The hackmanite developed by the research group contains only highly abundant and non-toxic elements. Therefore, hackmanite has low production costs and does not produce hazardous waste or contain health risks.
– The lower cost of the material is also a great asset in applications for diagnostics, as the lanthanides that are currently in use are expensive. Because of its persistent luminescence, hackmanite does not require expensive time-resolved spectrometers to measure luminescence, says Docent Mika Lastusaari from the University of Turku.
He believes that hackmanite can also have applications in point-of-care diagnostics because it is excitable with sunlight.
Lamps that produce white light imitating sunlight are used in lighting applications. At the moment, fluorescent lamps and LEDs produce white light with luminescent materials that contain lanthanides.
However, the use of lanthanides is problematic. On the one hand, they are expensive and their price can vary a great deal and, on the other, they do not produce the same broad spectrum that comes from the Sun.
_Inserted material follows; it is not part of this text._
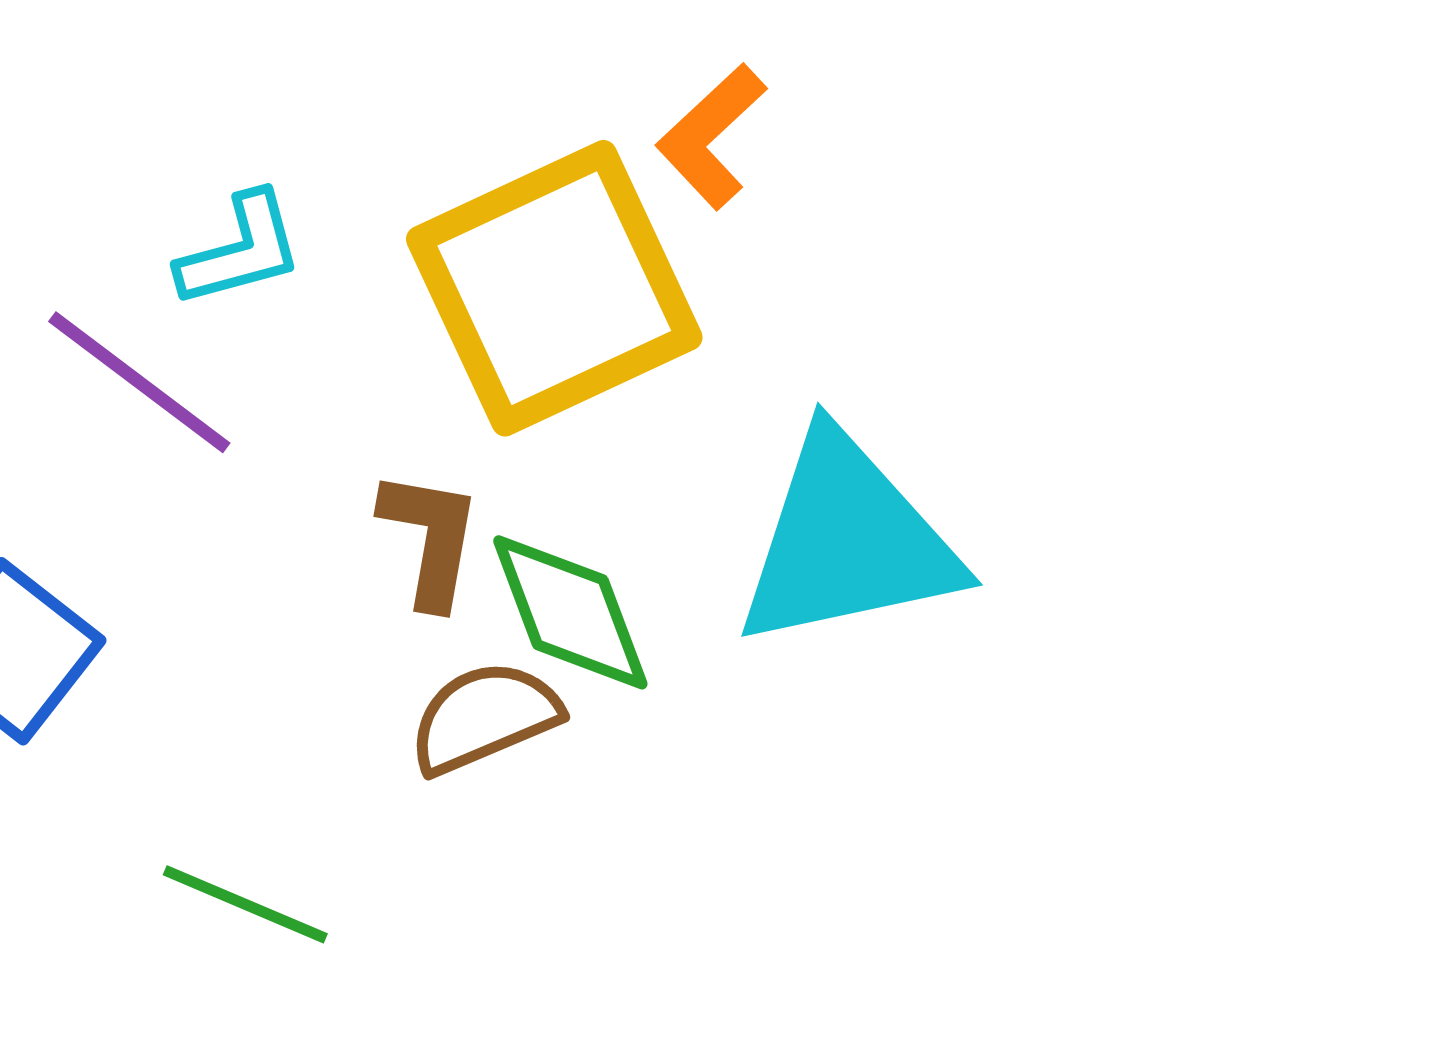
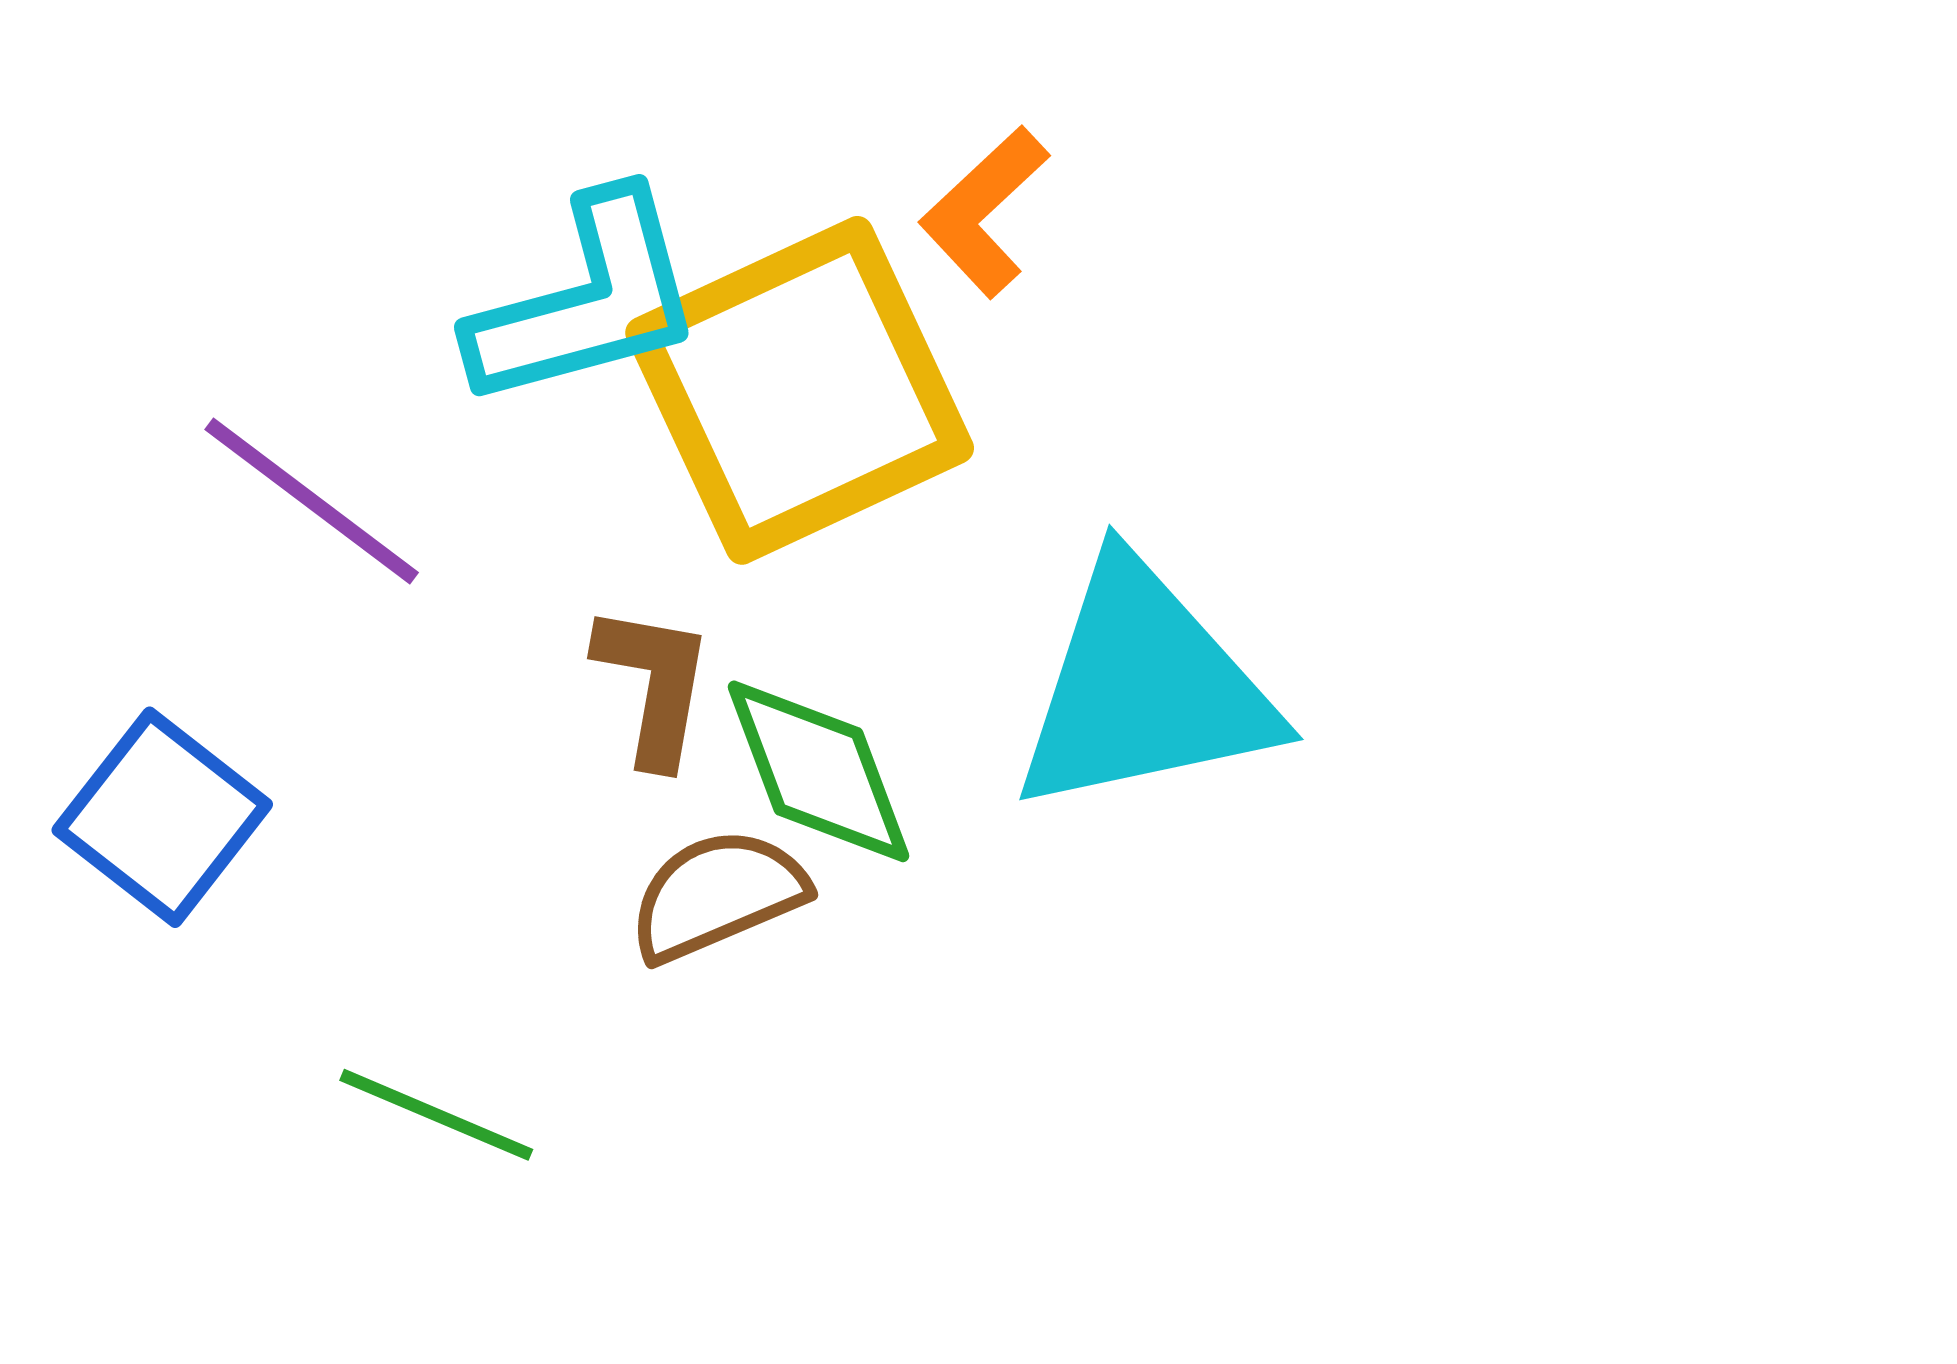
cyan L-shape: (240, 250) -> (587, 301), moved, size x1.6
White light is produced with lanthanides by mixing three narrow spectrum primary colours, i.e. red, green and blue, and therefore things look different in their light than in the sunshine.
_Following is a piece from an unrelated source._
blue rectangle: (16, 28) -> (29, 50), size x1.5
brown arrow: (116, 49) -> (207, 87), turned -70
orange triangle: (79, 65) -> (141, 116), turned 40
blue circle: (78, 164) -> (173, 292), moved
Hackmanite Produces Effective Afterglow
– Persistent luminescence, also known as afterglow, is used in applications that glow in the dark, such as exit signs and watches. Our hackmanite material can produce observable white persistent luminescence for seven hours in the dark. With a spectrometer, the luminescence can be detected for more than 100 hours.
Until now, there have been no materials that produce good white persistent luminescence.
– The hackmanite we have developed can be used in ordinary lamps as a single component phosphor to produce natural white light. As a bonus, hackmanite lamps continue to glow even after a power failure, thus being suitable for exit and emergency signs.
Hackmanite materials have excellent stability in water and the research group has shown that it has easily detectable photoluminescence even in nanomolar concentrations.
– We have also tested the material's application in diagnostics: we demonstrated that the material's persistent luminescence can be used in authenticating spices and testing for counterfeit foods. The tests were conducted together with the Detection Technology Group of the Department of Chemistry.
In addition, the persistent luminescence mechanism of the materials was studied in co-operation with the University's Department of Physics, the Instrumentation and Instrument Centre of the Department of Chemistry, and the Laboratory of Electron Microscopy. In addition, the Ångström Laboratory at the Uppsala University and the University of São Paulo were of great assistance in the research.
The research was funded by the Academy of Finland, Nordic Energy Research, Turku University Foundation, Swedish Energy Agency, Knut and Alice Wallenberg Foundation, Brazilian funding agency CNPq, and University of Turku Graduate School.
The research article was published in the journal Advanced Functional Materials.